As soon as the line containing "gegeben. Nach der" appears in the material below, start returning lines exactly, and end with the line containing "Diese Frage ist".

━━━━━━━━━━━━━━━━━━━━

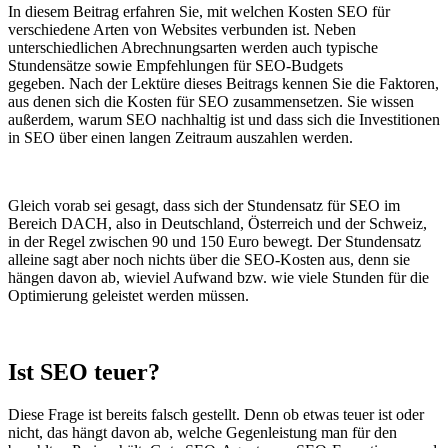
In diesem Beitrag erfahren Sie, mit welchen Kosten SEO für
verschiedene Arten von Websites verbunden ist. Neben
unterschiedlichen Abrechnungsarten werden auch typische
Stundensätze sowie Empfehlungen für SEO-Budgets
gegeben. Nach der Lektüre dieses Beitrags kennen Sie die Faktoren,
aus denen sich die Kosten für SEO zusammensetzen. Sie wissen
außerdem, warum SEO nachhaltig ist und dass sich die Investitionen
in SEO über einen langen Zeitraum auszahlen werden.
Gleich vorab sei gesagt, dass sich der Stundensatz für SEO im
Bereich DACH, also in Deutschland, Österreich und der Schweiz,
in der Regel zwischen 90 und 150 Euro bewegt. Der Stundensatz
alleine sagt aber noch nichts über die SEO-Kosten aus, denn sie
hängen davon ab, wieviel Aufwand bzw. wie viele Stunden für die
Optimierung geleistet werden müssen.
Ist SEO teuer?
Diese Frage ist bereits falsch gestellt. Denn ob etwas teuer ist oder
nicht, das hängt davon ab, welche Gegenleistung man für den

━━━━━━━━━━━━━━━━━━━━

Worked solution =>
gegeben. Nach der Lektüre dieses Beitrags kennen Sie die Faktoren,
aus denen sich die Kosten für SEO zusammensetzen. Sie wissen
außerdem, warum SEO nachhaltig ist und dass sich die Investitionen
in SEO über einen langen Zeitraum auszahlen werden.
Gleich vorab sei gesagt, dass sich der Stundensatz für SEO im
Bereich DACH, also in Deutschland, Österreich und der Schweiz,
in der Regel zwischen 90 und 150 Euro bewegt. Der Stundensatz
alleine sagt aber noch nichts über die SEO-Kosten aus, denn sie
hängen davon ab, wieviel Aufwand bzw. wie viele Stunden für die
Optimierung geleistet werden müssen.
Ist SEO teuer?
Diese Frage ist bereits falsch gestellt. Denn ob etwas teuer ist oder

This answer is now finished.